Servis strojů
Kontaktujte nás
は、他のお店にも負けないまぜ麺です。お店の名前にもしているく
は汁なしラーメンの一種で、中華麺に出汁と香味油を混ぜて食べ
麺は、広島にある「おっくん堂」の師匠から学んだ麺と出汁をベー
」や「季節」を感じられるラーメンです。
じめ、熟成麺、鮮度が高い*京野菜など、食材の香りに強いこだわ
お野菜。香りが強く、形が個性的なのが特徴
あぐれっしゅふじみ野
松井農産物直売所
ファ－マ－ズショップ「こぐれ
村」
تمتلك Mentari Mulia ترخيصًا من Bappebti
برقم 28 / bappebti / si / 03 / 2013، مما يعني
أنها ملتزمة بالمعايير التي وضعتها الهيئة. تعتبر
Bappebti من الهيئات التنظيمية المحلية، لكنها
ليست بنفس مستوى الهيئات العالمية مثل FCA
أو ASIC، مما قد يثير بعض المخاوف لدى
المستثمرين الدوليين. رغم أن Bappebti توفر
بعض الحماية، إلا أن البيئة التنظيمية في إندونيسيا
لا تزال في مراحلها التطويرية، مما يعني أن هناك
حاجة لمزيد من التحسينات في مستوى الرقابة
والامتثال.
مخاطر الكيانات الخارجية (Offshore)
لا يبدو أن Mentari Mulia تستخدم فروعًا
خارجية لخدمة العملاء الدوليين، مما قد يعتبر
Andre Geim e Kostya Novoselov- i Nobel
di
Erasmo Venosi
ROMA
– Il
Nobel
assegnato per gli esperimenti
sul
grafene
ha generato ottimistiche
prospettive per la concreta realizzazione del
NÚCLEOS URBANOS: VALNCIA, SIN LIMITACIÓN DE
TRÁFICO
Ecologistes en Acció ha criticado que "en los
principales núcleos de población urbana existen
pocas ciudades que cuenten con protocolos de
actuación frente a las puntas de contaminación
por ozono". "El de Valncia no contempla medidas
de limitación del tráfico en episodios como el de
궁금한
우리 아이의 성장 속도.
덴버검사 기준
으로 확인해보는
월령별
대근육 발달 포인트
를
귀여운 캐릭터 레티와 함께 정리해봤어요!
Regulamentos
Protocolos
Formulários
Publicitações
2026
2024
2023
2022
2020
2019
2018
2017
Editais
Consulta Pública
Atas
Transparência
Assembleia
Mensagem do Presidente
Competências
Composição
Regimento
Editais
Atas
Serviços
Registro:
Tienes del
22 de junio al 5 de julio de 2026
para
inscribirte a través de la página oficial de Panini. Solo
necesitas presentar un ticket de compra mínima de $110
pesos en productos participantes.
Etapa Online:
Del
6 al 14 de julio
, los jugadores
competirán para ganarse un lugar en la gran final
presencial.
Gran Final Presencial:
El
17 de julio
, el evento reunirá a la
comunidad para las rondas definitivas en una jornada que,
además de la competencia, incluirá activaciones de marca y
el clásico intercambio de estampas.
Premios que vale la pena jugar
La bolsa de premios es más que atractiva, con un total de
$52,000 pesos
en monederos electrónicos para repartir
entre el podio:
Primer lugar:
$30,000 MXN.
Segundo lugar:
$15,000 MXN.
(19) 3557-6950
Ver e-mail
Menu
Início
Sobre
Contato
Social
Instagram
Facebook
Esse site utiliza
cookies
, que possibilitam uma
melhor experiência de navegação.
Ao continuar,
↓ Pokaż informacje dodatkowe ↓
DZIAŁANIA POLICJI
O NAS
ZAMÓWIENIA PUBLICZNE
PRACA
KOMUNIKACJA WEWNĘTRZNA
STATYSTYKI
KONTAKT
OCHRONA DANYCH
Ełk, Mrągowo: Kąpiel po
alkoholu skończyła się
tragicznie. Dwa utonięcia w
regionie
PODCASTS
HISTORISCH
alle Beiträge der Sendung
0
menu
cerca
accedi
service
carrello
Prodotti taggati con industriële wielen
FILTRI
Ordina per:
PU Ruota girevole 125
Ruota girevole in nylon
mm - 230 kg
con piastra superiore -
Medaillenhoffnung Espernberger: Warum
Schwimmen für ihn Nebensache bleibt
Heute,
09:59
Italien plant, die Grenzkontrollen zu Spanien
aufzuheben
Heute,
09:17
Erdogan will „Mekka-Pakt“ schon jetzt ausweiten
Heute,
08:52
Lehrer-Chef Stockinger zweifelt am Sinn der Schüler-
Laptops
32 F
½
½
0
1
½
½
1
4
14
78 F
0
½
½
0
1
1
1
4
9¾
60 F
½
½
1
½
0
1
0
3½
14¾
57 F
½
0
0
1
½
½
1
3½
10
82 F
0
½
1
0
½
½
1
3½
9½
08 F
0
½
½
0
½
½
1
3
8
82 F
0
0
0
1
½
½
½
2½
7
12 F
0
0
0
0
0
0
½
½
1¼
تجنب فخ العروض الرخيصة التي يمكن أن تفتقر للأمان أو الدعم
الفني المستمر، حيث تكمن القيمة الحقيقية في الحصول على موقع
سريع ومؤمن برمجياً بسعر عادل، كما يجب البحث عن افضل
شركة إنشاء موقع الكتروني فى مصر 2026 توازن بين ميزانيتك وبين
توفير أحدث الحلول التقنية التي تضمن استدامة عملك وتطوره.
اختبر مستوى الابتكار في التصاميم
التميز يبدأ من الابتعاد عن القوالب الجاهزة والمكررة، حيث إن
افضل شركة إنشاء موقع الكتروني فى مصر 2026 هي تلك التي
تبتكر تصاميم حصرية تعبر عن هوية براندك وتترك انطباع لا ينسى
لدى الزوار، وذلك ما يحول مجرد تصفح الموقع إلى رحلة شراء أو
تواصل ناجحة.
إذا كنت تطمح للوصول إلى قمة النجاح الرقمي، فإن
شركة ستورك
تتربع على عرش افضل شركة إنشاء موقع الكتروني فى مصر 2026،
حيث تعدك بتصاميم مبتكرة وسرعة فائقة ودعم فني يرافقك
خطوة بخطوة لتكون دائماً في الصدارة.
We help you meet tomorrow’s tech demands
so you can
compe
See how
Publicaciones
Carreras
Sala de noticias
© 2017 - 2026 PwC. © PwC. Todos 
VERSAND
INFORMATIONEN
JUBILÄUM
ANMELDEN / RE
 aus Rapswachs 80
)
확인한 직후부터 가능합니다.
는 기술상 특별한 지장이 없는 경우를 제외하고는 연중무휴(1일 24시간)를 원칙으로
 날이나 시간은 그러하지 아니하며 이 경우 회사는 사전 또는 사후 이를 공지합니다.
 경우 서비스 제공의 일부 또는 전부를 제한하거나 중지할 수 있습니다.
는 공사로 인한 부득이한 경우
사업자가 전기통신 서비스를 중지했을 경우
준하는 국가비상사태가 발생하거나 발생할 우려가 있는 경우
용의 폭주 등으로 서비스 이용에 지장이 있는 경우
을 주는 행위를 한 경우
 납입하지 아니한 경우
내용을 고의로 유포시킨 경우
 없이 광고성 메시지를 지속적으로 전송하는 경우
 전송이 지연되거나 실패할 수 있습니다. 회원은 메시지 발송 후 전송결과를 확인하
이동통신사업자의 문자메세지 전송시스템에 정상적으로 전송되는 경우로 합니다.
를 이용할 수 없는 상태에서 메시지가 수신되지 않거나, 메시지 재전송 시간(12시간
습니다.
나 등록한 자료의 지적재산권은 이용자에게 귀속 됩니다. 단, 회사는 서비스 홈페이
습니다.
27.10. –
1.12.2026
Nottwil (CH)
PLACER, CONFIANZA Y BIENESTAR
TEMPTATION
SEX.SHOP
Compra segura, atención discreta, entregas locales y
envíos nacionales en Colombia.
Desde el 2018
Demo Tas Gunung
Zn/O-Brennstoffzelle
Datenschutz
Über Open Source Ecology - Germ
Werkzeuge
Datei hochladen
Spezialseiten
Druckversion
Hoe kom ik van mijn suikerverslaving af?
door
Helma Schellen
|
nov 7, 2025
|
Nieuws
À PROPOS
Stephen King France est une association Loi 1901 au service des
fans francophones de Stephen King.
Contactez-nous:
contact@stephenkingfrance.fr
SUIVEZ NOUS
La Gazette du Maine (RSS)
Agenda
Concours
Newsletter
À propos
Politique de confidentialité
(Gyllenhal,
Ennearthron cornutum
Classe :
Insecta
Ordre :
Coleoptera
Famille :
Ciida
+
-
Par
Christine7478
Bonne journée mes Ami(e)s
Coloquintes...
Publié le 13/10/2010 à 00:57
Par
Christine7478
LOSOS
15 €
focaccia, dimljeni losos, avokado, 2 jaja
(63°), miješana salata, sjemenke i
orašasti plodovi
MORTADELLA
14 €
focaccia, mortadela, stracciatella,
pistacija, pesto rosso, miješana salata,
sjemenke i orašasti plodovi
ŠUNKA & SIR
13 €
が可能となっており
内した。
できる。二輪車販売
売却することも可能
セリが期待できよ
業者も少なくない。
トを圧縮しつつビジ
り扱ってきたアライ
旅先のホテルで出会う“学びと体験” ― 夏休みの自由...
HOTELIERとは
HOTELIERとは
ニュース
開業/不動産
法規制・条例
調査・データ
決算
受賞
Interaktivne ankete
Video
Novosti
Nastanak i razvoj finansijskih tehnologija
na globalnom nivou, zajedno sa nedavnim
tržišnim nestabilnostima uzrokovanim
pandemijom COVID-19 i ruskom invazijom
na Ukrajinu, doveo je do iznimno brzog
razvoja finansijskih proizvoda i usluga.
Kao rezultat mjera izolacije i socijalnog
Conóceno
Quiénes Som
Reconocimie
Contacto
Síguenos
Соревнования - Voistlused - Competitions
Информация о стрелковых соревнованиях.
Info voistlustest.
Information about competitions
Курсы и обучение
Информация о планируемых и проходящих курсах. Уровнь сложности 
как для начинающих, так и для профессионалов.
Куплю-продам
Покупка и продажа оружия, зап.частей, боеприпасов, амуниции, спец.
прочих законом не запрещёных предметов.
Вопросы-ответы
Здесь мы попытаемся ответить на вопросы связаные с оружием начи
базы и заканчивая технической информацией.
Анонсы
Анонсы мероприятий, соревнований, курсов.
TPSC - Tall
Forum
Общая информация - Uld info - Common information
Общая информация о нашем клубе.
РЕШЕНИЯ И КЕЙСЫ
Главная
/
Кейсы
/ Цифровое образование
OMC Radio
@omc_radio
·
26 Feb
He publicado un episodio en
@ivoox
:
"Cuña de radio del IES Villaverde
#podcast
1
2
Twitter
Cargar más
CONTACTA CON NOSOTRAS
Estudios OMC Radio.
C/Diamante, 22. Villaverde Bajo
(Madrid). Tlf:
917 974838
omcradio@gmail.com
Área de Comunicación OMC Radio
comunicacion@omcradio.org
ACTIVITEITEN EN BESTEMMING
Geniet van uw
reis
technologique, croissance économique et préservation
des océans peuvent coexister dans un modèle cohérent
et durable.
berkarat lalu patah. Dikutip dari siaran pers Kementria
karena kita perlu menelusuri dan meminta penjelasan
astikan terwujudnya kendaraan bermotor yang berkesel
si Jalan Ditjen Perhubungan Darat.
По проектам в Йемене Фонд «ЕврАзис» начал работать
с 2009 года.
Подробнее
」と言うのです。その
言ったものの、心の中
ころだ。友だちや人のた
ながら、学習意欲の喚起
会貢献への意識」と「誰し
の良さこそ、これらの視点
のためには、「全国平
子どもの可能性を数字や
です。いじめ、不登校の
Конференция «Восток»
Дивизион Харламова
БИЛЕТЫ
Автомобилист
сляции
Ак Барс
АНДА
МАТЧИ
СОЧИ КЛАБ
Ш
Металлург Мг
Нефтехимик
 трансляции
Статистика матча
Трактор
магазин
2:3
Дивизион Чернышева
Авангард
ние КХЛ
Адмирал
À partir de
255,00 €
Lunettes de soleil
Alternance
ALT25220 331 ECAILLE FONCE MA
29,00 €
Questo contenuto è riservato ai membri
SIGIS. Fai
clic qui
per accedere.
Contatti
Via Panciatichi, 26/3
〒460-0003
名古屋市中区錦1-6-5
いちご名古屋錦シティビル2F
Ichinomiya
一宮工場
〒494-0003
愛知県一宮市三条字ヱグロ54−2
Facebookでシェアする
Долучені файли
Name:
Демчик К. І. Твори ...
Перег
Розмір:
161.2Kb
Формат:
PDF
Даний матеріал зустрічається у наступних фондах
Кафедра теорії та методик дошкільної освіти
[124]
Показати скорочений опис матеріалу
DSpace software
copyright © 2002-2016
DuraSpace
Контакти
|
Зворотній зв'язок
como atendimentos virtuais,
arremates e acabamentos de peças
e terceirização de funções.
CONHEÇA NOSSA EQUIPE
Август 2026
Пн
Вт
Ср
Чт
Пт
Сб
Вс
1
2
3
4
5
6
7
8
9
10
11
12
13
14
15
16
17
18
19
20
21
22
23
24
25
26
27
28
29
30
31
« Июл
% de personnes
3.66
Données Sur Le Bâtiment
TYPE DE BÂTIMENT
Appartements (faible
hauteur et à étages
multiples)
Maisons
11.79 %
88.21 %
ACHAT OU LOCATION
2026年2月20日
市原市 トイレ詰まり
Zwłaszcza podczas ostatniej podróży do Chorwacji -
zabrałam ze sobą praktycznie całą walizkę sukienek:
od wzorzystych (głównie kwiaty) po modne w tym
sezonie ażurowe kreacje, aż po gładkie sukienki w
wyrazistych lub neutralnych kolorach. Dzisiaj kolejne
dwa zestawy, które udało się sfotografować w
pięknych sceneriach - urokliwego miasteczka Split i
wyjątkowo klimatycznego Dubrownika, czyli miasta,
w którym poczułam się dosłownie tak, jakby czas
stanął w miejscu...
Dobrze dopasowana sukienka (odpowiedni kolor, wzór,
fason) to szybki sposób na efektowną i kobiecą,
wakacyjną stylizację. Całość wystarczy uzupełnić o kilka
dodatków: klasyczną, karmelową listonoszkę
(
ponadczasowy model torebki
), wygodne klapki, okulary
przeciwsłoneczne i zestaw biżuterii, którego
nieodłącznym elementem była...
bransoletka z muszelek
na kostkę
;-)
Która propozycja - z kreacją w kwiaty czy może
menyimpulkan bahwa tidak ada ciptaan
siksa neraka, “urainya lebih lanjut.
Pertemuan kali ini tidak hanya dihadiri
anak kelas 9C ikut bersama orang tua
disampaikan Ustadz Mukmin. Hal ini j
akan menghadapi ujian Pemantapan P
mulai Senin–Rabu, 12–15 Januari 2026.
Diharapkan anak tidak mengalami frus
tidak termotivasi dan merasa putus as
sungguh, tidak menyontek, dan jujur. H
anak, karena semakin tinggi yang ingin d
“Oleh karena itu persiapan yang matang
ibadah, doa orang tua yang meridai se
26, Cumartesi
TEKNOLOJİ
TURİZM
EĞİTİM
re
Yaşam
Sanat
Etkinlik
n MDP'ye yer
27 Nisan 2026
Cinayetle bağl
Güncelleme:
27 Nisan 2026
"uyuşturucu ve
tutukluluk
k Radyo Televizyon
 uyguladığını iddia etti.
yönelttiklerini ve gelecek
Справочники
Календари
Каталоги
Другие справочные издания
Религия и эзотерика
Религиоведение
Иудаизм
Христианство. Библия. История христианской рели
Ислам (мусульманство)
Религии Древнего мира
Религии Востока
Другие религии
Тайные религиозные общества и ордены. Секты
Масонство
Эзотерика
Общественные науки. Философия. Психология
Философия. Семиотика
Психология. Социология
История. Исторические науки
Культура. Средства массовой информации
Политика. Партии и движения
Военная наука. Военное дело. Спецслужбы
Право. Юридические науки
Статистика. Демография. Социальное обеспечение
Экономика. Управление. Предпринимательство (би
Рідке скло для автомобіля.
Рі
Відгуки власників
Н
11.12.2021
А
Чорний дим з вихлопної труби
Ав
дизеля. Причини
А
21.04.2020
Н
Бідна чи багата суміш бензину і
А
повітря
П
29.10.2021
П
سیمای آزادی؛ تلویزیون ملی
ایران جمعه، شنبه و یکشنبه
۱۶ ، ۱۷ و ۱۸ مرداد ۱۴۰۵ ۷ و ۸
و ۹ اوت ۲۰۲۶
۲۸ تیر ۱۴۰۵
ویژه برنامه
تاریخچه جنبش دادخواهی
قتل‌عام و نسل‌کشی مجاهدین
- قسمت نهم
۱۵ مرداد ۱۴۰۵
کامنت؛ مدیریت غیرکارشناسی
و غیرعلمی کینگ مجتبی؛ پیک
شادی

**Problem statement:**
From the first line of the entries above to the line with "6 al 14 de julio", please return every line exactly, keeping both ends.

**Result of this exercise:**
Servis strojů
Kontaktujte nás
は、他のお店にも負けないまぜ麺です。お店の名前にもしているく
は汁なしラーメンの一種で、中華麺に出汁と香味油を混ぜて食べ
麺は、広島にある「おっくん堂」の師匠から学んだ麺と出汁をベー
」や「季節」を感じられるラーメンです。
じめ、熟成麺、鮮度が高い*京野菜など、食材の香りに強いこだわ
お野菜。香りが強く、形が個性的なのが特徴
あぐれっしゅふじみ野
松井農産物直売所
ファ－マ－ズショップ「こぐれ
村」
تمتلك Mentari Mulia ترخيصًا من Bappebti
برقم 28 / bappebti / si / 03 / 2013، مما يعني
أنها ملتزمة بالمعايير التي وضعتها الهيئة. تعتبر
Bappebti من الهيئات التنظيمية المحلية، لكنها
ليست بنفس مستوى الهيئات العالمية مثل FCA
أو ASIC، مما قد يثير بعض المخاوف لدى
المستثمرين الدوليين. رغم أن Bappebti توفر
بعض الحماية، إلا أن البيئة التنظيمية في إندونيسيا
لا تزال في مراحلها التطويرية، مما يعني أن هناك
حاجة لمزيد من التحسينات في مستوى الرقابة
والامتثال.
مخاطر الكيانات الخارجية (Offshore)
لا يبدو أن Mentari Mulia تستخدم فروعًا
خارجية لخدمة العملاء الدوليين، مما قد يعتبر
Andre Geim e Kostya Novoselov- i Nobel
di
Erasmo Venosi
ROMA
– Il
Nobel
assegnato per gli esperimenti
sul
grafene
ha generato ottimistiche
prospettive per la concreta realizzazione del
NÚCLEOS URBANOS: VALNCIA, SIN LIMITACIÓN DE
TRÁFICO
Ecologistes en Acció ha criticado que "en los
principales núcleos de población urbana existen
pocas ciudades que cuenten con protocolos de
actuación frente a las puntas de contaminación
por ozono". "El de Valncia no contempla medidas
de limitación del tráfico en episodios como el de
궁금한
우리 아이의 성장 속도.
덴버검사 기준
으로 확인해보는
월령별
대근육 발달 포인트
를
귀여운 캐릭터 레티와 함께 정리해봤어요!
Regulamentos
Protocolos
Formulários
Publicitações
2026
2024
2023
2022
2020
2019
2018
2017
Editais
Consulta Pública
Atas
Transparência
Assembleia
Mensagem do Presidente
Competências
Composição
Regimento
Editais
Atas
Serviços
Registro:
Tienes del
22 de junio al 5 de julio de 2026
para
inscribirte a través de la página oficial de Panini. Solo
necesitas presentar un ticket de compra mínima de $110
pesos en productos participantes.
Etapa Online:
Del
6 al 14 de julio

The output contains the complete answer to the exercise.